This Wednesday, the New York Times reported that the CIA had allegedly hacked its way into the computers and internal networks of the US Senate Intelligence committee, in an effort to find out just how much they knew about the agency’s questionable treatment and detention practices of known terror suspects in Cuba.
“The committee determined earlier this year that the CIA monitored computers – in possible violation of an agreement against doing so – that the agency had provided to intelligence committee staff in a secure room at CIA headquarters that the agency insisted they use to review millions of pages of top-secret reports, cables and other documents.”
When asked for comment on the allegations, the CIA’s Inspector General’s office told NYT they had launched an internal investigation into the matter, and that the CIA had “improperly” spied on a committee which is normally one of its biggest supporters on Capitol Hill.
The report, which tops a mind-numbing 6,300 pages, has been in development for close to four years and cost upwards of $40 million to research, develop, and publish.

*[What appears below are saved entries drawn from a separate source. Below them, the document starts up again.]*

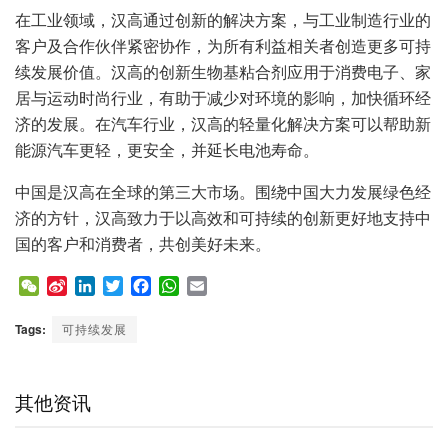
在工业领域，汉高通过创新的解决方案，与工业制造行业的
客户及合作伙伴紧密协作，为所有利益相关者创造更多可持
续发展价值。汉高的创新生物基粘合剂应用于消费电子、家
居与运动时尚行业，有助于减少对环境的影响，加快循环经
济的发展。在汽车行业，汉高的轻量化解决方案可以帮助新
能源汽车更轻，更安全，并延长电池寿命。
中国是汉高在全球的第三大市场。围绕中国大力发展绿色经
济的方针，汉高致力于以高效和可持续的创新更好地支持中
国的客户和消费者，共创美好未来。
W
S
L
T
F
W
E
e
i
i
w
a
h
m
C
n
n
i
c
a
a
Tags:
可持续发展
h
a
k
t
e
t
i
a
W
e
t
b
s
l
t
e
d
e
o
A
其他资讯
i
I
r
o
p
b
n
k
p
o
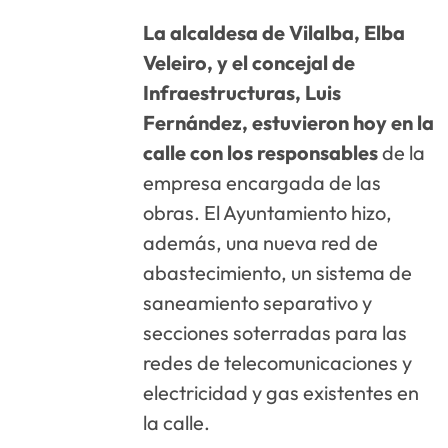
La alcaldesa de Vilalba, Elba
Veleiro, y el concejal de
Infraestructuras, Luis
Fernández, estuvieron hoy en la
calle con los responsables
de la
empresa encargada de las
obras. El Ayuntamiento hizo,
además, una nueva red de
abastecimiento, un sistema de
saneamiento separativo y
secciones soterradas para las
redes de telecomunicaciones y
electricidad y gas existentes en
la calle.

So far the rumors about the paper would have us believe that the SIC was highly critical of waterboarding techniques used on detainees at Guantanamo Bay, and called for sweeping reforms which could threaten to outlaw the practice entirely.
Of course, the great irony in all of this is that the same members of the Senate who claim to have felt “violated” by the hack are also responsible for allocating billions of dollars to the NSA every year so they can spy on the rest of us average citizens.
No word yet on whether this obvious truth has landed in the minds of the Senate just yet, but we will keep you up to date on any developments that may occur while members of the committee mull over what it means to have your privacy violated on the most basic and personal of levels.